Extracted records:
□ □ □
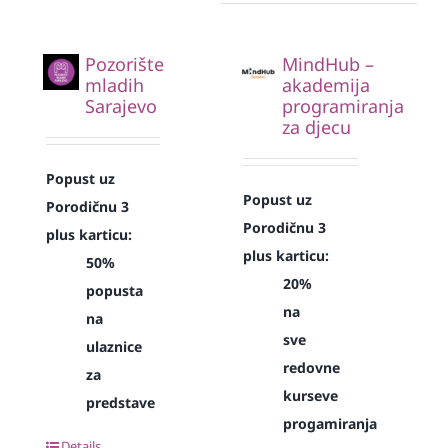
Pozorište
MindHub –
mladih
akademija
Sarajevo
programiranja
za djecu
Popust uz
Popust uz
Porodičnu 3
Porodičnu 3
plus karticu:
plus karticu:
50%
20%
popusta
na
na
sve
ulaznice
redovne
za
kurseve
predstave
progamiranja
Details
□ □ □
§ What you are asked to do:
Write out the data above precisely. Pictures stay out.

§ Response area:
Pozorište
MindHub –
mladih
akademija
Sarajevo
programiranja
za djecu
Popust uz
Popust uz
Porodičnu 3
Porodičnu 3
plus karticu:
plus karticu:
50%
20%
popusta
na
na
sve
ulaznice
redovne
za
kurseve
predstave
progamiranja
Details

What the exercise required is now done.